È davanti ad una situazione di questo genere che ci si sente particolarmente impotenti: perché lottare contro di essa non sarebbe solo come vestire i panni di Davide contro Golia; la sproporzione non è solo quantitativa, è anche e soprattutto qualitativa: come si fa a lottare per un bene che non è riconosciuto come tale dai propri interlocutori, come persuaderli di essere delle vittime manipolate a piacere, quando essi ritengono di essere lucidi, attenti e perfettamente consapevoli di quello che fanno e di quello che chiedono? Ci si verrebbe a trovare nella posizione contro cui ammonisce la parabola evangelica: a voler dare le perle ai porci, si provoca soltanto la loro rabbia, fino a farsi travolgere e calpestare da essi. E ciò, in fondo, per una ragione semplice e giustissima: i porci non gradiscono le perle, ma pretendono le ghiande.

Certo, noi sappiamo che quei porci sono degli esseri umani che la crudele magia di Circe ha trasformato in altrettanti bruti: ma come fare per aiutarli, se essi per primi negano che le cose stiano così e sostengono che chi voglia liberarli è un pazzo o, peggio, che è animato da qualche secondo fine inconfessabile? Come fare a rimanere degli esseri umani, in un mondo che, come voleva Ionesco, è ormai popolato quasi soltanto da rinoceronti, fieri d’essere tali?

A rendere le cose più difficili, c’è l’incapacità di riconoscere quanto la tecnica tenda a prenderci la mano e quanto il suo uso richieda un sovrappiù di prudenza e senso del limite: un uomo con un altoparlante può rendere la vita impossibile a mille suoi concittadini; un altro uomo, dotato della strumentazione adatta, può fare il lavaggio del cervello a milioni di persone, e senza che esse se ne rendano conto.

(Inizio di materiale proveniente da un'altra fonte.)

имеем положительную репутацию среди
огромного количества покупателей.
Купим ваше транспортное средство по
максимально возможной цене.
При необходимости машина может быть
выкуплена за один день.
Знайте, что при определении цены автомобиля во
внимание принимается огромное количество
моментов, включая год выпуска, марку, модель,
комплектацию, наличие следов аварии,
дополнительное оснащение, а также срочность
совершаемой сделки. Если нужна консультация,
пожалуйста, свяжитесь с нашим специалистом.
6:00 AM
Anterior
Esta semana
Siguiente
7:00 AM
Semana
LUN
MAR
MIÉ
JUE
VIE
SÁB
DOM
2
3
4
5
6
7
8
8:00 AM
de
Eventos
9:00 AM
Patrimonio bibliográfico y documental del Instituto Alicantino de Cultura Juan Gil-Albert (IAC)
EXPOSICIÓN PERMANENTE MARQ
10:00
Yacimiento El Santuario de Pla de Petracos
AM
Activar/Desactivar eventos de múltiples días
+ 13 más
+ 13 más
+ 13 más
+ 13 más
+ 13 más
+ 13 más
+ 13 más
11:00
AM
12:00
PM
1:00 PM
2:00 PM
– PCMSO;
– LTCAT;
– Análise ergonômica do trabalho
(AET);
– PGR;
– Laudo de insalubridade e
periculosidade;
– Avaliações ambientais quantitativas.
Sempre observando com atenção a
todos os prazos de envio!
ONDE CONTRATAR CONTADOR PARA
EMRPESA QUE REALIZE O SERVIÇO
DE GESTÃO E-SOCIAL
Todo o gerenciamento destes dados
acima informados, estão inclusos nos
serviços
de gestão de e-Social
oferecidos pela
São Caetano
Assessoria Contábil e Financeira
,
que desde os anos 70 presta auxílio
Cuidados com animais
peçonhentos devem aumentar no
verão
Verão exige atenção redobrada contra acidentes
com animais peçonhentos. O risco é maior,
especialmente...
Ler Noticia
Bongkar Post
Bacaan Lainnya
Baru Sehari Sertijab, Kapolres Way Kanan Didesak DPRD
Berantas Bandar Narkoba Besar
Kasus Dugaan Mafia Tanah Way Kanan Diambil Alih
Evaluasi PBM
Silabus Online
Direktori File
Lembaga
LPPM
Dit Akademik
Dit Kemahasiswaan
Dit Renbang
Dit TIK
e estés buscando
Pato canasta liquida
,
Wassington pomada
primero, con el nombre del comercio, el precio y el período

I comportamenti irresponsabili sono divenuti abituali, la barbarie fa parte della realtà quotidiana. Ecco un uomo che va a far colazione al bar, ogni mattina: lascia l’automobile con il motore acceso, entra, ordina il cappuccino, aspetta che glielo servano, lo beve con tutta calma, facendosi quattro chiacchiere, poi paga e finalmente esce: e questo ogni mattina, senza mai un dubbio, un ripensamento; sparge metalli pesanti tutto intorno, piombo, cadmio ed altri, tutti altamente dannosi per la salute di moltissime persone, e solo per non darsi il disturbo di spegnere il motore o per risparmiare qualche misero centesimo di euro.

Questa barbarie quotidiana, moltiplicata per cento, per mille  e per diecimila, caratterizza i nostri stili di vita i nostri comportamenti quotidiani, basati sullo spreco, sull’inquinamento, sulla totale mancanza di proporzione tra il beneficio del singolo e il danno che ne riceve la comunità: sarebbe necessaria una rivoluzione copernicana del nostro modo di pensare e perfino di sentire, dovremmo sviluppare un senso di responsabilità che non possediamo più, perché il consumismo ci ha abituati alla filosofia del tutto e subito, sena badare ai costi e alle conseguenze.

Il materialismo, l’edonismo spicciolo, il cinismo nella vita delle persone, sono arrivati a toccare livelli quasi intollerabili: non è vero e giusto ciò che è vero e giusto in se stesso, ma quello che la maggioranza ritiene tale; e poco importa se si tratta di una maggioranza cialtrona, disinformata, superficiale e arrogante.

Una formosa escort, all’epoca dello scandalo delle “olgettine”, disse al microfono del giornalista che la intervistava: «La bellezza, come dice Sgarbi, è un valore: dunque perché non farsela pagare? Ma se invece sei brutta, stattene a casa»; e lo diceva con una sfrontatezza, con una sicumera al di là di ogni decenza: forte del consenso, implicito o esplicito, dell’intera società, e resa più audace dalle teorie (peraltro mal comprese e mal digerite) degli intellettuali che oggi vanno per la maggiore, forse in ragione - anch’essi - non della loro bravura, ma della loro sfrontatezza.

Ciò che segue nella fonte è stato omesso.